- _Records for this exercise_
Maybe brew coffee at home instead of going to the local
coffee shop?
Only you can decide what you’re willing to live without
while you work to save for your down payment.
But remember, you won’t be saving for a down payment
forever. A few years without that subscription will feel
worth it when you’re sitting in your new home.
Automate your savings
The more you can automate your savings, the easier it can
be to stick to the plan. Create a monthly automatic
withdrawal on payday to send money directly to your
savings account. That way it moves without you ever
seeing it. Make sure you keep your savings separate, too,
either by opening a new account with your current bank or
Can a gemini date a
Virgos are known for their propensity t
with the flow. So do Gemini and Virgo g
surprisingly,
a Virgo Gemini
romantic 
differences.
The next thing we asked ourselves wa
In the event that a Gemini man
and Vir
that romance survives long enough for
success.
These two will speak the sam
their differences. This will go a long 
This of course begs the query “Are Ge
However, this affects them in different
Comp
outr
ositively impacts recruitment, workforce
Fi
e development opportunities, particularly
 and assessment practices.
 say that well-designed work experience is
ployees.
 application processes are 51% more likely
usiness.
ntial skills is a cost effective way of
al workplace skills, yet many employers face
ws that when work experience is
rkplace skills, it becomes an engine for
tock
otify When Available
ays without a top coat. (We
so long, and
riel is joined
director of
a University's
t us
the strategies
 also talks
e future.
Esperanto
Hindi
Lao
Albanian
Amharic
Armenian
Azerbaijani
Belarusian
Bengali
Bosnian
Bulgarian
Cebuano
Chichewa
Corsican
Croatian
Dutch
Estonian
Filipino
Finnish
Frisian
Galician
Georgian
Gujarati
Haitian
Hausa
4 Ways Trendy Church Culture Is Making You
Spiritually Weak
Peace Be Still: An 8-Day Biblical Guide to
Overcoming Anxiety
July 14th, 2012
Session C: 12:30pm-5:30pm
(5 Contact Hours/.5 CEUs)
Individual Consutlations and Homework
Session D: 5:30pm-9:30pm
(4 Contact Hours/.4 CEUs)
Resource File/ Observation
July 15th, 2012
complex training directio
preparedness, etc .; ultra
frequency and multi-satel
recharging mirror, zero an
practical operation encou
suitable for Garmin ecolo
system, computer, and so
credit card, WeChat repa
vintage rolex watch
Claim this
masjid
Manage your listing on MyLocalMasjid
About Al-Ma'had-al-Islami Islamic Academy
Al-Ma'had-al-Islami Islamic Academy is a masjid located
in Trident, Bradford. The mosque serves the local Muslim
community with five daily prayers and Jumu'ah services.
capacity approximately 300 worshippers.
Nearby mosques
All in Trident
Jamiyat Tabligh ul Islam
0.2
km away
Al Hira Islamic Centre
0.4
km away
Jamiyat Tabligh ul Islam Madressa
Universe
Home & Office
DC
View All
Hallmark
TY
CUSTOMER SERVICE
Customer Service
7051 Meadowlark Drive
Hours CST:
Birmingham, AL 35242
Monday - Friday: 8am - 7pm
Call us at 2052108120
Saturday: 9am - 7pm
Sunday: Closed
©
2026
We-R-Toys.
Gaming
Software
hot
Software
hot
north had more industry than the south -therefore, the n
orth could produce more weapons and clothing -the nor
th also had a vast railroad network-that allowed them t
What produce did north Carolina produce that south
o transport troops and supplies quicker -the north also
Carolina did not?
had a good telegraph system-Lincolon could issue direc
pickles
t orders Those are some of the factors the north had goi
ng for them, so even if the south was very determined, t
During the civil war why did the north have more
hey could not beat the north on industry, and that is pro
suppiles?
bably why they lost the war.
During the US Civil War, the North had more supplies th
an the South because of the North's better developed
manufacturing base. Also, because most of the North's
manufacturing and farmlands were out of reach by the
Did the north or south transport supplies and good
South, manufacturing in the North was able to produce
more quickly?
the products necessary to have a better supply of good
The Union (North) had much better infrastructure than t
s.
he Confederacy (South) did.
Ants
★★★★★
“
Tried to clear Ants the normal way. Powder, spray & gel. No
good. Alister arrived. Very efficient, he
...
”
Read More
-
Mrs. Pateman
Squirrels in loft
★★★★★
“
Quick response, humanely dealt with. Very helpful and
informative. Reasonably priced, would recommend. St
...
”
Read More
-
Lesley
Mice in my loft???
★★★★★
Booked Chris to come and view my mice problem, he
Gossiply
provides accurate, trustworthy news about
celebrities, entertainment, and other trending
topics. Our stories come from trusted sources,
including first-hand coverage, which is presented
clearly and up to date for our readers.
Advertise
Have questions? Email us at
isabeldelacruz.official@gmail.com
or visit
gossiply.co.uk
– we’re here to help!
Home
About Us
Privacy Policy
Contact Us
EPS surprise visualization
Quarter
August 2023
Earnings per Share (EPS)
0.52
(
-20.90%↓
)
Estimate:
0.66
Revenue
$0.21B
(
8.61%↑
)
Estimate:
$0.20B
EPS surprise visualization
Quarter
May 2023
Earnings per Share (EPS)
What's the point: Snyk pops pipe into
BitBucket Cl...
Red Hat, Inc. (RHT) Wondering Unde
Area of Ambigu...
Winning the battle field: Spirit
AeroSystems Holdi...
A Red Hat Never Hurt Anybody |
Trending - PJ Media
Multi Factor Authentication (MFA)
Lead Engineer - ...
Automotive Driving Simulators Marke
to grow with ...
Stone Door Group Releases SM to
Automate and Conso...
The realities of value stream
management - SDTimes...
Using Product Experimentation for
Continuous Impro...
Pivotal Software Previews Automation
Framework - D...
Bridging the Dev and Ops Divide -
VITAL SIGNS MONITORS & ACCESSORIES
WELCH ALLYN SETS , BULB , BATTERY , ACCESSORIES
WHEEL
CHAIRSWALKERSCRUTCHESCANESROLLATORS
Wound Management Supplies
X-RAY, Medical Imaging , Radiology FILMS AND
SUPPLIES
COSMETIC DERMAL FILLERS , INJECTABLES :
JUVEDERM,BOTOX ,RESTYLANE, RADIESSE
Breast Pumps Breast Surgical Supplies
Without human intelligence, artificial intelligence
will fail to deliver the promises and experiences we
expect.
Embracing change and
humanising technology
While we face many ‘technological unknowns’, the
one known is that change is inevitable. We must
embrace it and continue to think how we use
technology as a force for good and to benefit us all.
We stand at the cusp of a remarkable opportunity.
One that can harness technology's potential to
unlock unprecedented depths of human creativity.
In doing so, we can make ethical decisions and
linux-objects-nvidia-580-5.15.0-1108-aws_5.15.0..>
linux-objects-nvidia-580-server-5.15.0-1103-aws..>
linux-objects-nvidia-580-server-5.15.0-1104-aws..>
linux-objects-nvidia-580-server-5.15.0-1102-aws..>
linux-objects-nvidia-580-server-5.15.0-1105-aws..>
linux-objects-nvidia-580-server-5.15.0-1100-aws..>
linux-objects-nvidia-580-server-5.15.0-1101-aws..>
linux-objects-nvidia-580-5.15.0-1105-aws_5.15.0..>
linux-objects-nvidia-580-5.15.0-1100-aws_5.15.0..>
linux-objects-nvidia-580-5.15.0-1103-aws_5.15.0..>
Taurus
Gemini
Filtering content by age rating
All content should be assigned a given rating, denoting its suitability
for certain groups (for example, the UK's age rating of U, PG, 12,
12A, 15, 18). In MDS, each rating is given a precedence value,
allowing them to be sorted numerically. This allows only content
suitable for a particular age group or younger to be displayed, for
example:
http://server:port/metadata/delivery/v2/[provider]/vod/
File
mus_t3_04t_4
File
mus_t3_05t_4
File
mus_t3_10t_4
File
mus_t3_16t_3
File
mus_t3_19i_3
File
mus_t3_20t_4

- _Work required_
Set down the listing above exactly, line for line.

- _Answer space_
Maybe brew coffee at home instead of going to the local
coffee shop?
Only you can decide what you’re willing to live without
while you work to save for your down payment.
But remember, you won’t be saving for a down payment
forever. A few years without that subscription will feel
worth it when you’re sitting in your new home.
Automate your savings
The more you can automate your savings, the easier it can
be to stick to the plan. Create a monthly automatic
withdrawal on payday to send money directly to your
savings account. That way it moves without you ever
seeing it. Make sure you keep your savings separate, too,
either by opening a new account with your current bank or
Can a gemini date a
Virgos are known for their propensity t
with the flow. So do Gemini and Virgo g
surprisingly,
a Virgo Gemini
romantic 
differences.
The next thing we asked ourselves wa
In the event that a Gemini man
and Vir
that romance survives long enough for
success.
These two will speak the sam
their differences. This will go a long 
This of course begs the query “Are Ge
However, this affects them in different
Comp
outr
ositively impacts recruitment, workforce
Fi
e development opportunities, particularly
 and assessment practices.
 say that well-designed work experience is
ployees.
 application processes are 51% more likely
usiness.
ntial skills is a cost effective way of
al workplace skills, yet many employers face
ws that when work experience is
rkplace skills, it becomes an engine for
tock
otify When Available
ays without a top coat. (We
so long, and
riel is joined
director of
a University's
t us
the strategies
 also talks
e future.
Esperanto
Hindi
Lao
Albanian
Amharic
Armenian
Azerbaijani
Belarusian
Bengali
Bosnian
Bulgarian
Cebuano
Chichewa
Corsican
Croatian
Dutch
Estonian
Filipino
Finnish
Frisian
Galician
Georgian
Gujarati
Haitian
Hausa
4 Ways Trendy Church Culture Is Making You
Spiritually Weak
Peace Be Still: An 8-Day Biblical Guide to
Overcoming Anxiety
July 14th, 2012
Session C: 12:30pm-5:30pm
(5 Contact Hours/.5 CEUs)
Individual Consutlations and Homework
Session D: 5:30pm-9:30pm
(4 Contact Hours/.4 CEUs)
Resource File/ Observation
July 15th, 2012
complex training directio
preparedness, etc .; ultra
frequency and multi-satel
recharging mirror, zero an
practical operation encou
suitable for Garmin ecolo
system, computer, and so
credit card, WeChat repa
vintage rolex watch
Claim this
masjid
Manage your listing on MyLocalMasjid
About Al-Ma'had-al-Islami Islamic Academy
Al-Ma'had-al-Islami Islamic Academy is a masjid located
in Trident, Bradford. The mosque serves the local Muslim
community with five daily prayers and Jumu'ah services.
capacity approximately 300 worshippers.
Nearby mosques
All in Trident
Jamiyat Tabligh ul Islam
0.2
km away
Al Hira Islamic Centre
0.4
km away
Jamiyat Tabligh ul Islam Madressa
Universe
Home & Office
DC
View All
Hallmark
TY
CUSTOMER SERVICE
Customer Service
7051 Meadowlark Drive
Hours CST:
Birmingham, AL 35242
Monday - Friday: 8am - 7pm
Call us at 2052108120
Saturday: 9am - 7pm
Sunday: Closed
©
2026
We-R-Toys.
Gaming
Software
hot
Software
hot
north had more industry than the south -therefore, the n
orth could produce more weapons and clothing -the nor
th also had a vast railroad network-that allowed them t
What produce did north Carolina produce that south
o transport troops and supplies quicker -the north also
Carolina did not?
had a good telegraph system-Lincolon could issue direc
pickles
t orders Those are some of the factors the north had goi
ng for them, so even if the south was very determined, t
During the civil war why did the north have more
hey could not beat the north on industry, and that is pro
suppiles?
bably why they lost the war.
During the US Civil War, the North had more supplies th
an the South because of the North's better developed
manufacturing base. Also, because most of the North's
manufacturing and farmlands were out of reach by the
Did the north or south transport supplies and good
South, manufacturing in the North was able to produce
more quickly?
the products necessary to have a better supply of good
The Union (North) had much better infrastructure than t
s.
he Confederacy (South) did.
Ants
★★★★★
“
Tried to clear Ants the normal way. Powder, spray & gel. No
good. Alister arrived. Very efficient, he
...
”
Read More
-
Mrs. Pateman
Squirrels in loft
★★★★★
“
Quick response, humanely dealt with. Very helpful and
informative. Reasonably priced, would recommend. St
...
”
Read More
-
Lesley
Mice in my loft???
★★★★★
Booked Chris to come and view my mice problem, he
Gossiply
provides accurate, trustworthy news about
celebrities, entertainment, and other trending
topics. Our stories come from trusted sources,
including first-hand coverage, which is presented
clearly and up to date for our readers.
Advertise
Have questions? Email us at
isabeldelacruz.official@gmail.com
or visit
gossiply.co.uk
– we’re here to help!
Home
About Us
Privacy Policy
Contact Us
EPS surprise visualization
Quarter
August 2023
Earnings per Share (EPS)
0.52
(
-20.90%↓
)
Estimate:
0.66
Revenue
$0.21B
(
8.61%↑
)
Estimate:
$0.20B
EPS surprise visualization
Quarter
May 2023
Earnings per Share (EPS)
What's the point: Snyk pops pipe into
BitBucket Cl...
Red Hat, Inc. (RHT) Wondering Unde
Area of Ambigu...
Winning the battle field: Spirit
AeroSystems Holdi...
A Red Hat Never Hurt Anybody |
Trending - PJ Media
Multi Factor Authentication (MFA)
Lead Engineer - ...
Automotive Driving Simulators Marke
to grow with ...
Stone Door Group Releases SM to
Automate and Conso...
The realities of value stream
management - SDTimes...
Using Product Experimentation for
Continuous Impro...
Pivotal Software Previews Automation
Framework - D...
Bridging the Dev and Ops Divide -
VITAL SIGNS MONITORS & ACCESSORIES
WELCH ALLYN SETS , BULB , BATTERY , ACCESSORIES
WHEEL
CHAIRSWALKERSCRUTCHESCANESROLLATORS
Wound Management Supplies
X-RAY, Medical Imaging , Radiology FILMS AND
SUPPLIES
COSMETIC DERMAL FILLERS , INJECTABLES :
JUVEDERM,BOTOX ,RESTYLANE, RADIESSE
Breast Pumps Breast Surgical Supplies
Without human intelligence, artificial intelligence
will fail to deliver the promises and experiences we
expect.
Embracing change and
humanising technology
While we face many ‘technological unknowns’, the
one known is that change is inevitable. We must
embrace it and continue to think how we use
technology as a force for good and to benefit us all.
We stand at the cusp of a remarkable opportunity.
One that can harness technology's potential to
unlock unprecedented depths of human creativity.
In doing so, we can make ethical decisions and
linux-objects-nvidia-580-5.15.0-1108-aws_5.15.0..>
linux-objects-nvidia-580-server-5.15.0-1103-aws..>
linux-objects-nvidia-580-server-5.15.0-1104-aws..>
linux-objects-nvidia-580-server-5.15.0-1102-aws..>
linux-objects-nvidia-580-server-5.15.0-1105-aws..>
linux-objects-nvidia-580-server-5.15.0-1100-aws..>
linux-objects-nvidia-580-server-5.15.0-1101-aws..>
linux-objects-nvidia-580-5.15.0-1105-aws_5.15.0..>
linux-objects-nvidia-580-5.15.0-1100-aws_5.15.0..>
linux-objects-nvidia-580-5.15.0-1103-aws_5.15.0..>
Taurus
Gemini
Filtering content by age rating
All content should be assigned a given rating, denoting its suitability
for certain groups (for example, the UK's age rating of U, PG, 12,
12A, 15, 18). In MDS, each rating is given a precedence value,
allowing them to be sorted numerically. This allows only content
suitable for a particular age group or younger to be displayed, for
example:
http://server:port/metadata/delivery/v2/[provider]/vod/
File
mus_t3_04t_4
File
mus_t3_05t_4
File
mus_t3_10t_4
File
mus_t3_16t_3
File
mus_t3_19i_3
File
mus_t3_20t_4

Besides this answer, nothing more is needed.